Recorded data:
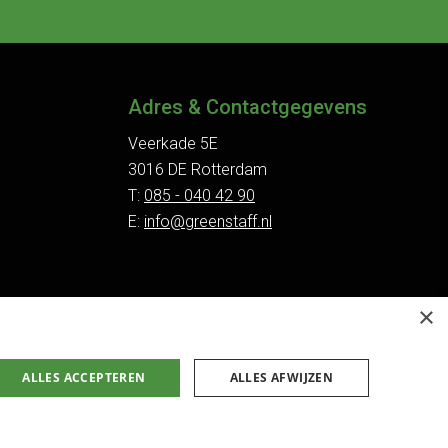
Adres & Contactgegevens
Veerkade 5E
3016 DE Rotterdam
T:
085 - 040 42 90
E:
info@greenstaff.nl
×
ALLES ACCEPTEREN
ALLES AFWIJZEN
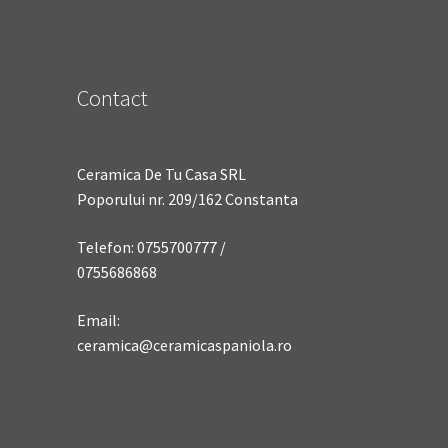
Contact
Ceramica De Tu Casa SRL
Poporului nr. 209/162 Constanta
Telefon: 0755700777 /
0755686868
Email:
ceramica@ceramicaspaniola.ro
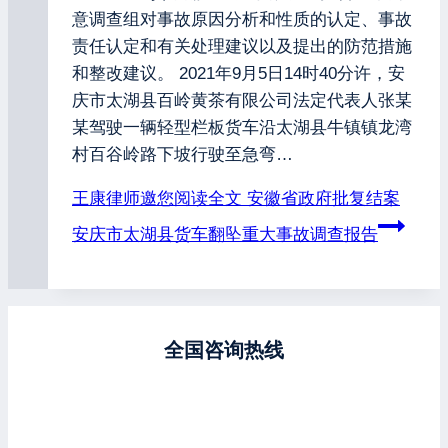
意调查组对事故原因分析和性质的认定、事故
责任认定和有关处理建议以及提出的防范措施
和整改建议。 2021年9月5日14时40分许，安
庆市太湖县百岭黄茶有限公司法定代表人张某
某驾驶一辆轻型栏板货车沿太湖县牛镇镇龙湾
村百谷岭路下坡行驶至急弯…
王康律师邀您阅读全文
安徽省政府批复结案
安庆市太湖县货车翻坠重大事故调查报告
全国咨询热线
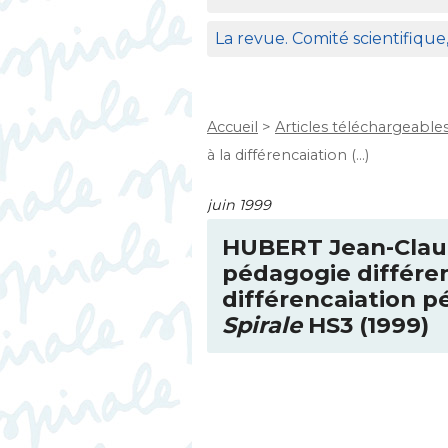
La revue. Comité scientifique
Accueil
>
Articles téléchargeable
à la différencaiation (…)
juin 1999
HUBERT
Jean-Clau
pédagogie différen
différencaiation 
Spirale
HS3
(1999)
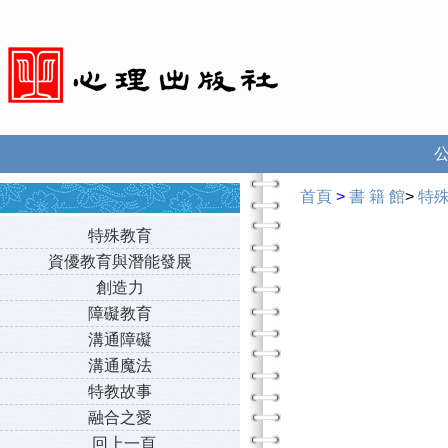
首頁
>
書 籍 館
>
特
特殊教育
資優教育與潛能發展
創造力
障礙教育
溝通障礙
溝通魔法
特教故事
融合之愛
回上一頁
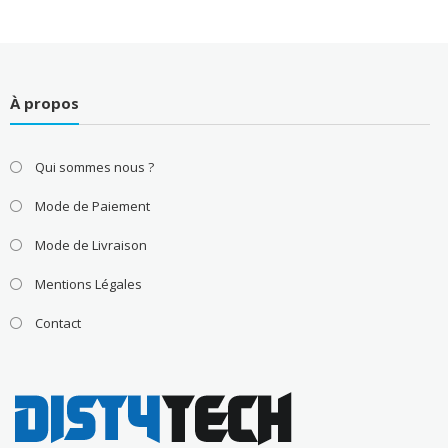
À propos
Qui sommes nous ?
Mode de Paiement
Mode de Livraison
Mentions Légales
Contact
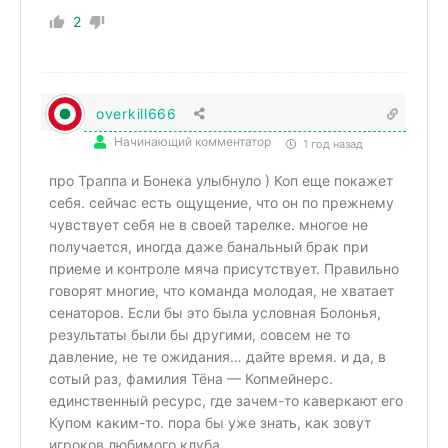
2
overkill666
Начинающий комментатор
1 год назад
про Траппа и Бонека улыбнуло ) Коп еще покажет
себя. сейчас есть ощущение, что он по прежнему
чувствует себя не в своей тарелке. многое не
получается, иногда даже банальный брак при
приеме и контроле мяча присутствует. Правильно
говорят многие, что команда молодая, не хватает
сенаторов. Если бы это была условная Болонья,
результаты были бы другими, совсем не то
давление, не те ожидания… дайте время. и да, в
сотый раз, фамилия Тёна — Копмейнерс.
единственный ресурс, где зачем-то каверкают его
Купом каким-то. пора бы уже знать, как зовут
игроков любимого клуба.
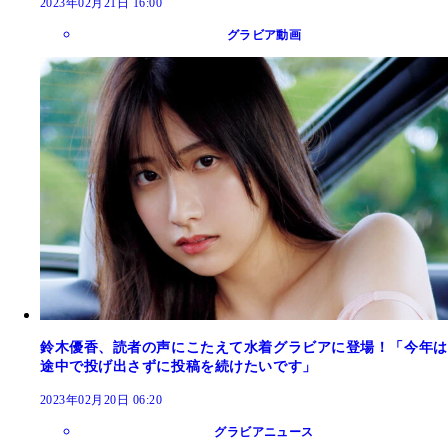
2023年02月21日 16:00
グラビア動画
鈴木優香、読者の声にこたえて水着グラビアに登場！「今年は
途中で投げ出さずに投稿を続けたいです」
2023年02月20日 06:20
グラビアニュース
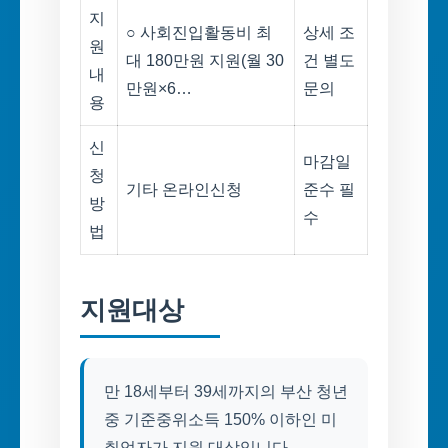
지
○ 사회진입활동비 최
상세 조
원
대 180만원 지원(월 30
건 별도
내
만원×6…
문의
용
신
마감일
청
기타 온라인신청
준수 필
방
수
법
지원대상
만 18세부터 39세까지의 부산 청년
중 기준중위소득 150% 이하인 미
취업자가 지원 대상입니다.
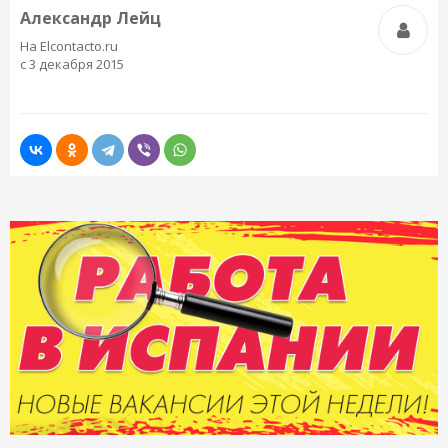
Александр Лейц
На Elcontacto.ru
с 3 декабря 2015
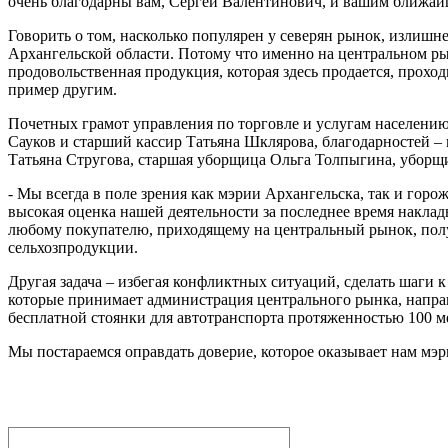
очень благодарны вам, Сергей Валентинович, и вашим ближ
Говорить о том, насколько популярен у северян рынок, излишне
Архангельской области. Потому что именно на центральном ры
продовольственная продукция, которая здесь продается, проход
пример другим.
Почетных грамот управления по торговле и услугам населен
Сауков и старший кассир Татьяна Шклярова, благодарностей 
Татьяна Стругова, старшая уборщица Ольга Толпыгина, убор
- Мы всегда в поле зрения как мэрии Архангельска, так и горо
высокая оценка нашей деятельности за последнее время наклады
любому покупателю, приходящему на центральный рынок, полу
сельхозпродукции.
Другая задача – избегая конфликтных ситуаций, сделать шаги 
которые принимает администрация центрального рынка, напра
бесплатной стоянки для автотранспорта протяженностью 100 м
Мы постараемся оправдать доверие, которое оказывает нам мэри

WHAT IS NEEDED:
Your reply should restate the data above word for word and contain no pictures.

THE ANSWER:
Adres & Contactgegevens
Veerkade 5E
3016 DE Rotterdam
T:
085 - 040 42 90
E:
info@greenstaff.nl
×
ALLES ACCEPTEREN
ALLES AFWIJZEN
Contact
Ceramica De Tu Casa SRL
Poporului nr. 209/162 Constanta
Telefon: 0755700777 /
0755686868
Email:
ceramica@ceramicaspaniola.ro
意调查组对事故原因分析和性质的认定、事故
责任认定和有关处理建议以及提出的防范措施
和整改建议。 2021年9月5日14时40分许，安
庆市太湖县百岭黄茶有限公司法定代表人张某
某驾驶一辆轻型栏板货车沿太湖县牛镇镇龙湾
村百谷岭路下坡行驶至急弯…
王康律师邀您阅读全文
安徽省政府批复结案
安庆市太湖县货车翻坠重大事故调查报告
全国咨询热线
La revue. Comité scientifique
Accueil
>
Articles téléchargeable
à la différencaiation (…)
juin 1999
HUBERT
Jean-Clau
pédagogie différen
différencaiation 
Spirale
HS3
(1999)
首頁
>
書 籍 館
>
特
特殊教育
資優教育與潛能發展
創造力
障礙教育
溝通障礙
溝通魔法
特教故事
融合之愛
回上一頁
À propos
Qui sommes nous ?
Mode de Paiement
Mode de Livraison
Mentions Légales
Contact
2
overkill666
Начинающий комментатор
1 год назад
про Траппа и Бонека улыбнуло ) Коп еще покажет
себя. сейчас есть ощущение, что он по прежнему
чувствует себя не в своей тарелке. многое не
получается, иногда даже банальный брак при
приеме и контроле мяча присутствует. Правильно
говорят многие, что команда молодая, не хватает
сенаторов. Если бы это была условная Болонья,
результаты были бы другими, совсем не то
давление, не те ожидания… дайте время. и да, в
сотый раз, фамилия Тёна — Копмейнерс.
единственный ресурс, где зачем-то каверкают его
Купом каким-то. пора бы уже знать, как зовут
игроков любимого клуба.
2023年02月21日 16:00
グラビア動画
鈴木優香、読者の声にこたえて水着グラビアに登場！「今年は
途中で投げ出さずに投稿を続けたいです」
2023年02月20日 06:20
グラビアニュース
지
○ 사회진입활동비 최
상세 조
원
대 180만원 지원(월 30
건 별도
내
만원×6…
문의
용
신
마감일
청
기타 온라인신청
준수 필
방
수
법
지원대상
만 18세부터 39세까지의 부산 청년
중 기준중위소득 150% 이하인 미
취업자가 지원 대상입니다.
Александр Лейц
На Elcontacto.ru
с 3 декабря 2015
очень благодарны вам, Сергей Валентинович, и вашим ближ
Говорить о том, насколько популярен у северян рынок, излишне
Архангельской области. Потому что именно на центральном ры
продовольственная продукция, которая здесь продается, проход
пример другим.
Почетных грамот управления по торговле и услугам населен
Сауков и старший кассир Татьяна Шклярова, благодарностей 
Татьяна Стругова, старшая уборщица Ольга Толпыгина, убор
- Мы всегда в поле зрения как мэрии Архангельска, так и горо
высокая оценка нашей деятельности за последнее время наклады
любому покупателю, приходящему на центральный рынок, полу
сельхозпродукции.
Другая задача – избегая конфликтных ситуаций, сделать шаги 
которые принимает администрация центрального рынка, напра
бесплатной стоянки для автотранспорта протяженностью 100 м
Мы постараемся оправдать доверие, которое оказывает нам мэри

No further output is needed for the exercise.